Design by Analysis: Historical Understanding
Eng. N. HamannYou can design simple things by mathematical physics you know, e.g. some Euler -Bernoulli theories can be enough to design a column under a table or some beams for cloth drying racks. Simple shapes, simple loads, simple material behavior, simple condition and simple interactions. Up to late 1950's (after World War II and Atomic bombings of Hiroshima and Nagasaki), engineers used and sometimes extended these rather simple mathematics to form mathematically closed solutions (analytical formulation) for common design problems like buildings, pressure vessels, airplane wing structure, combustion engines, etc. Trying to overcome the real challenges introduced by the needs for more sophisticated scenarios, they attempted several exact equations to design for complexities of loads, geometry, assemblies, interactions, conditions and material behaviors. When failed to abstractly justify the occurred events and accidents, they would flee to the reassuring world of scientific experiments to extract sufficient (empirical) data to enhance their formulations. Fracture mechanic is a good example of these (occasion driven) endeavors. As industries grew in production demand and politicians in economical concerns, it was found to be simply infeasible to conduct experimental campaigns for so many complex cases of designs and engineering. Sticking with what they had got so far, either conservatism or irresponsibility started to cover up for the new uncertainties. Uncertainties caused not only by mere lack of knowledge in physics and mechanical engineering, but also by witnessing several unpredictable failures like the ones shown below:
Today easily predictable and preventable by sudden (brittle) fracture a damage mode considered under Design by Analysis
Tacoma Narrows Bridge Collapse
Today easily predictable and preventable by a simple modal analysis as part of Design by Analysis for vibrational loads.
These events became so common place that the whole society felt an alarming lack of competency in the engineering world that keep manifesting as rather stupid oversights. But the reality was that these failures were just unforeseen phenomena and events, rendering the design tools simply insufficient. At one point the fear of engineering failure became so tangible in public arena that it even manifested in movies of the time like No Highway in the Sky in 1951.

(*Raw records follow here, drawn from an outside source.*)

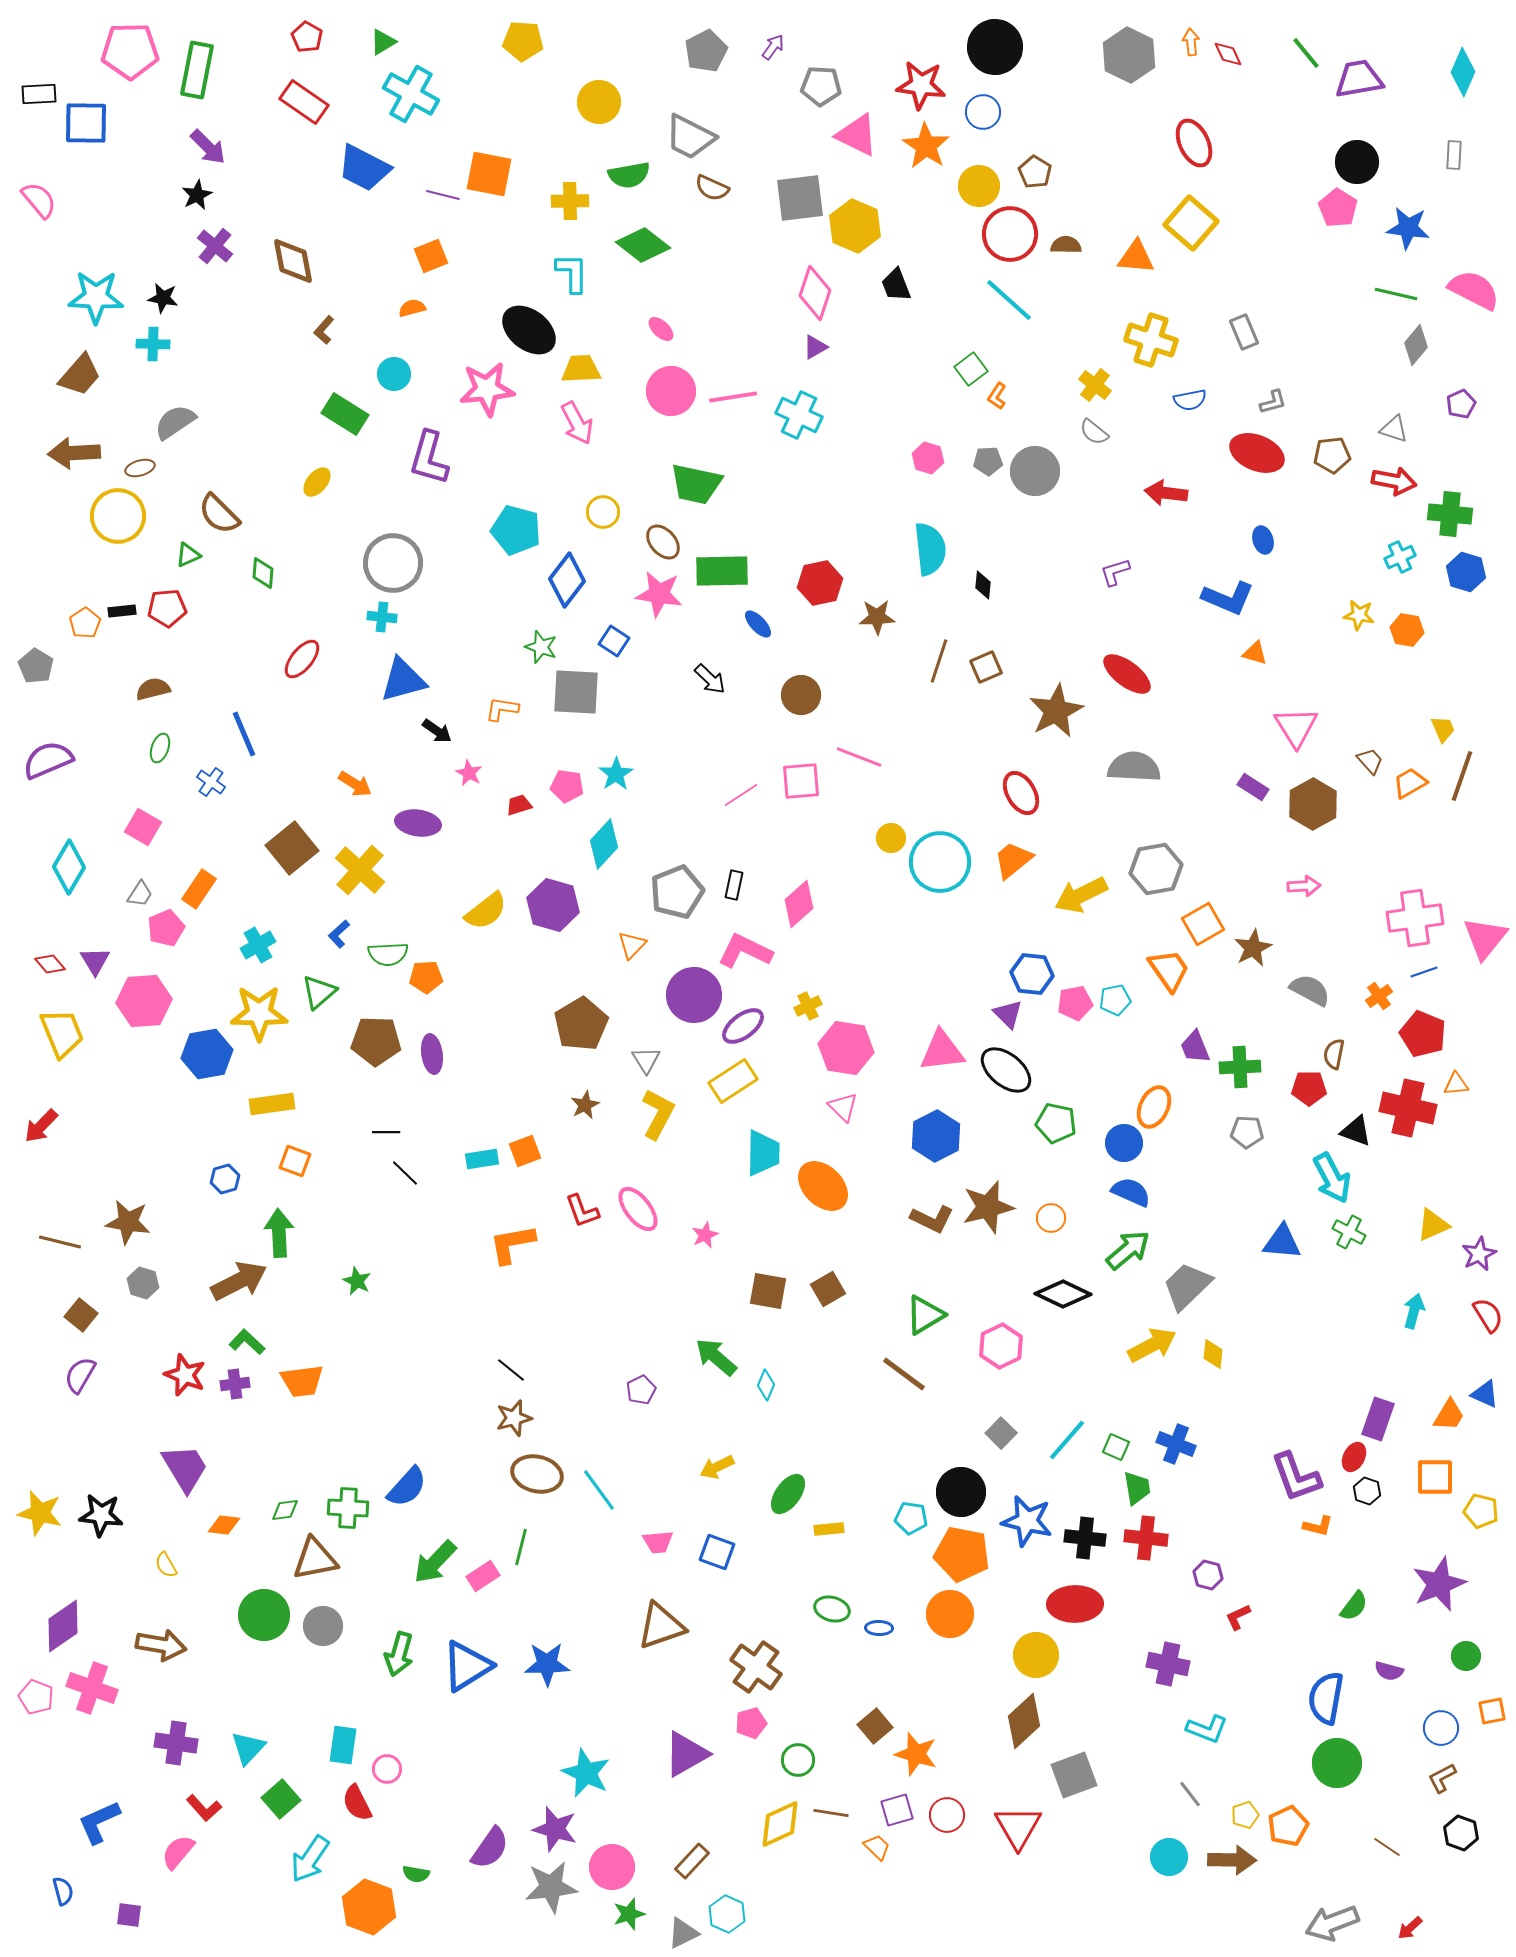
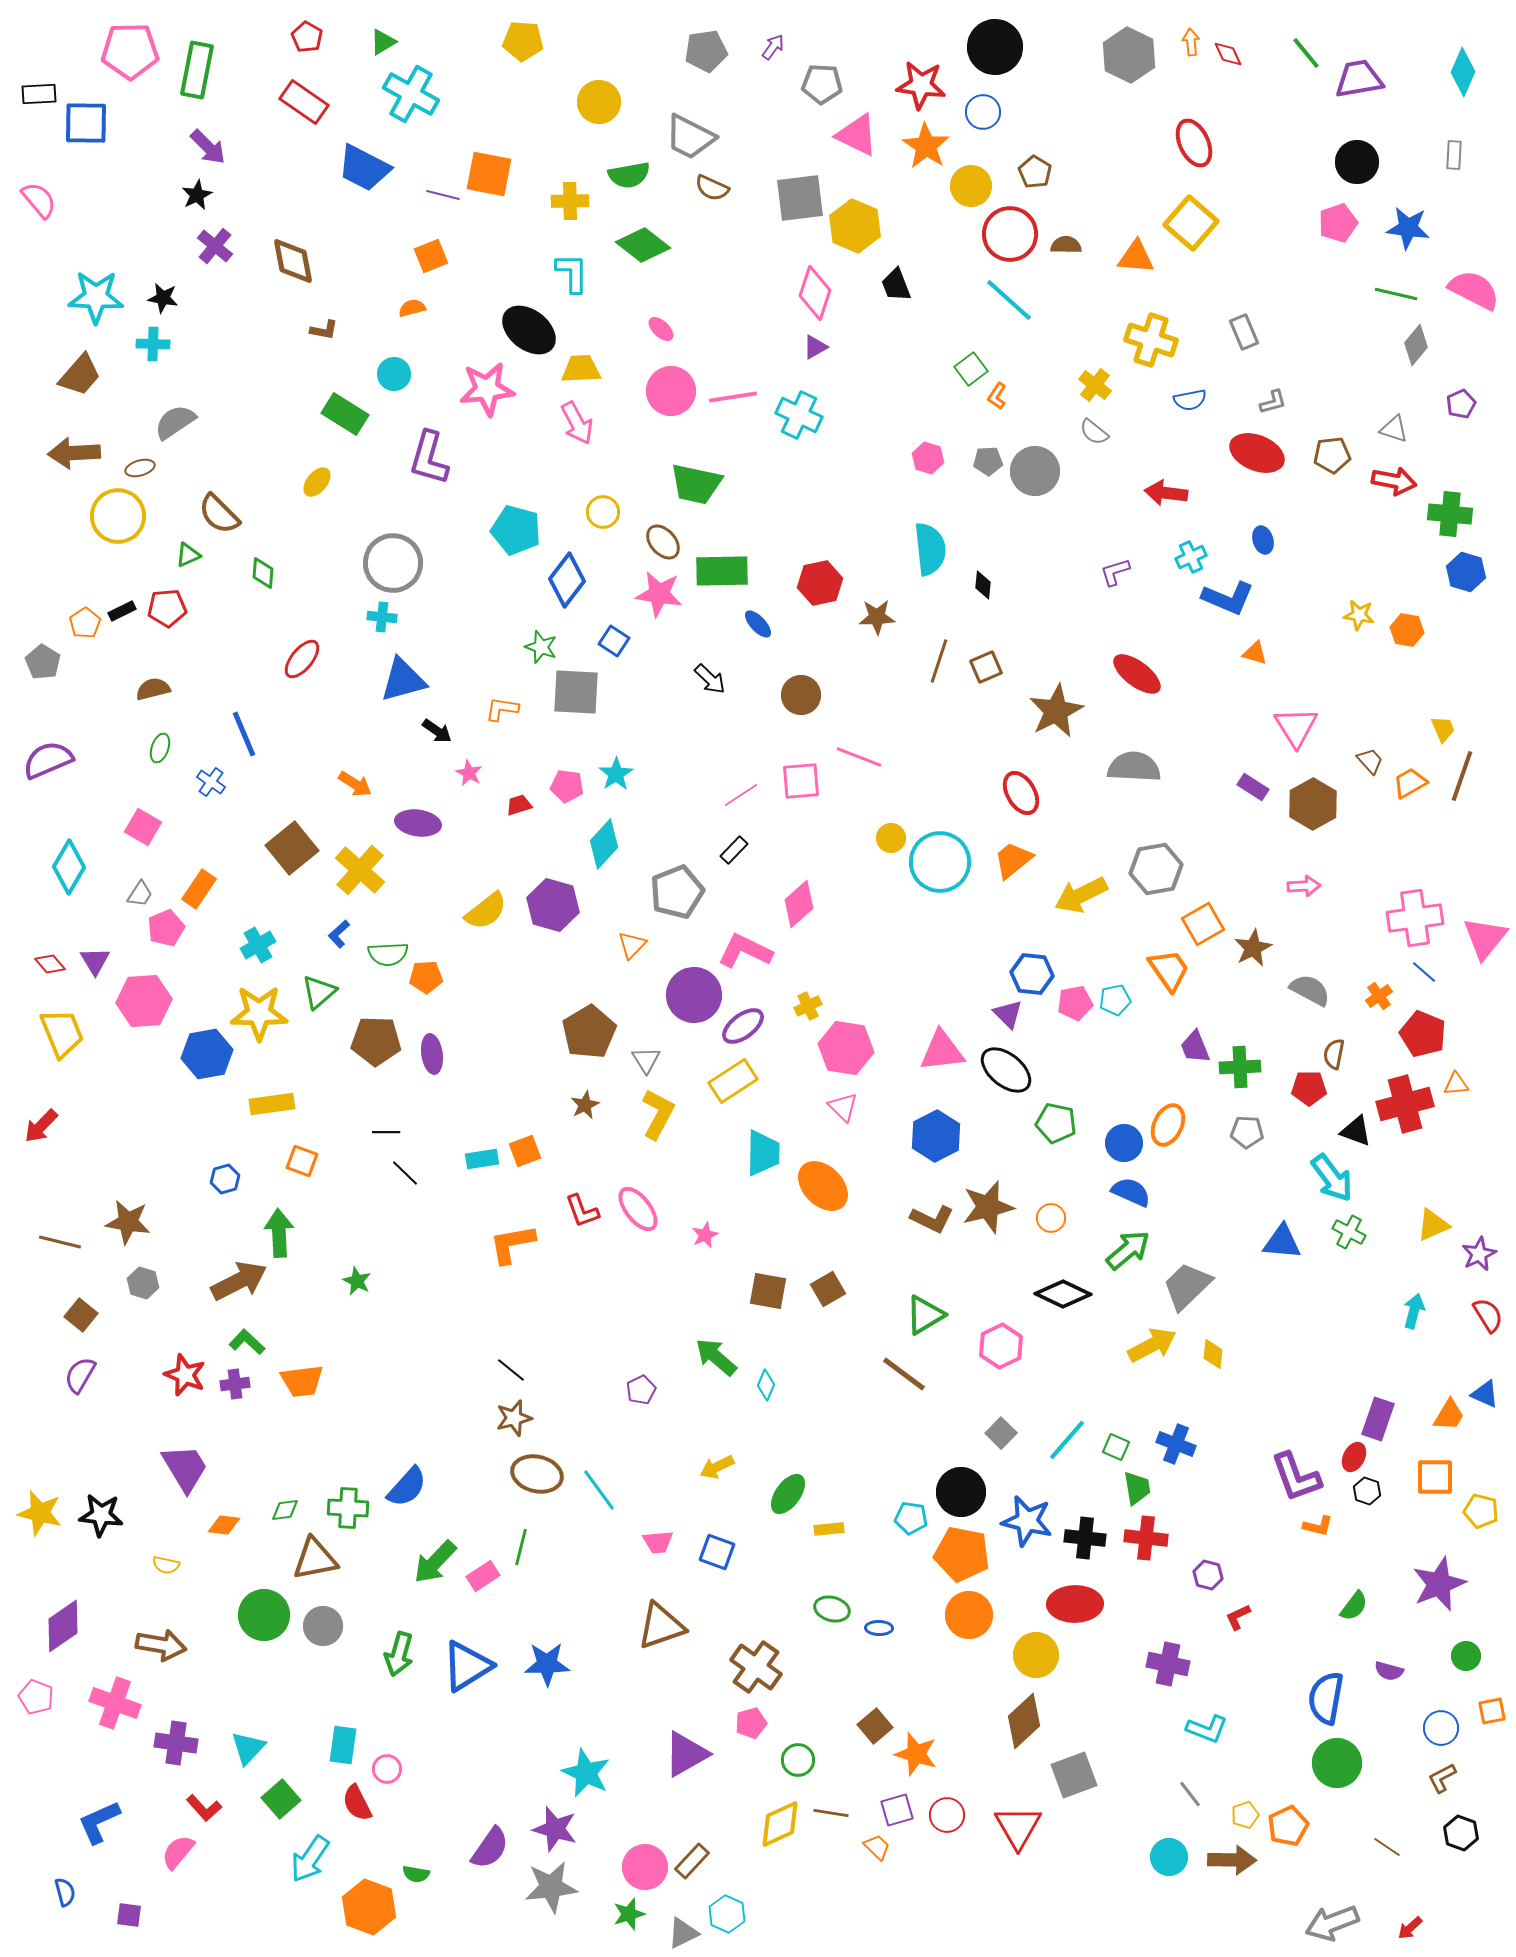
gray pentagon at (706, 51): rotated 18 degrees clockwise
gray pentagon at (821, 86): moved 1 px right, 2 px up
yellow circle at (979, 186): moved 8 px left
pink pentagon at (1338, 208): moved 15 px down; rotated 21 degrees clockwise
brown L-shape at (324, 330): rotated 120 degrees counterclockwise
cyan cross at (1400, 557): moved 209 px left
black rectangle at (122, 611): rotated 20 degrees counterclockwise
gray pentagon at (36, 666): moved 7 px right, 4 px up
red ellipse at (1127, 674): moved 10 px right
black rectangle at (734, 885): moved 35 px up; rotated 32 degrees clockwise
blue line at (1424, 972): rotated 60 degrees clockwise
brown pentagon at (581, 1024): moved 8 px right, 8 px down
orange ellipse at (1154, 1107): moved 14 px right, 18 px down
red cross at (1408, 1108): moved 3 px left, 4 px up; rotated 28 degrees counterclockwise
orange square at (295, 1161): moved 7 px right
cyan arrow at (1332, 1178): rotated 9 degrees counterclockwise
yellow semicircle at (166, 1565): rotated 48 degrees counterclockwise
orange circle at (950, 1614): moved 19 px right, 1 px down
pink cross at (92, 1688): moved 23 px right, 15 px down
pink circle at (612, 1867): moved 33 px right
blue semicircle at (63, 1891): moved 2 px right, 1 px down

Therefore, in late 1950's some engineers with enough resources, capital and reputation started to fight against unpredictability of structures and machines in service and plausible accidents. As a consequence, at 1964 for pressure vessels in nuclear engineering, ASME introduced an approach toward design so powerful that never stopped growing in application since then and is still in use by experts to this day in all industries, Design by Analysis (DbA). Deviating from the previous Design by Rules or Design by Formulas where exact perfect mathematics or specific semi-empirical equations governed the whole design process analytically, DbA allowed numerical methods (instead of analytical) in approximating discrete and local quantities (instead of attempting exact mathematical solution for an entire continuum). DbA was backed by computational power in performing numerical iterations beyond human capacity in short time hence enabling designing for even the most complex scenarios of loads, geometry, assemblies, interactions, conditions and material behaviors. This was practically a bridge to bring in proven up to date and corrective academic knowledge into industrial practice to design more optimized systems in less time. Suddenly designing became dramatically easier and more reliable allowing saving time, money and number of employed engineers.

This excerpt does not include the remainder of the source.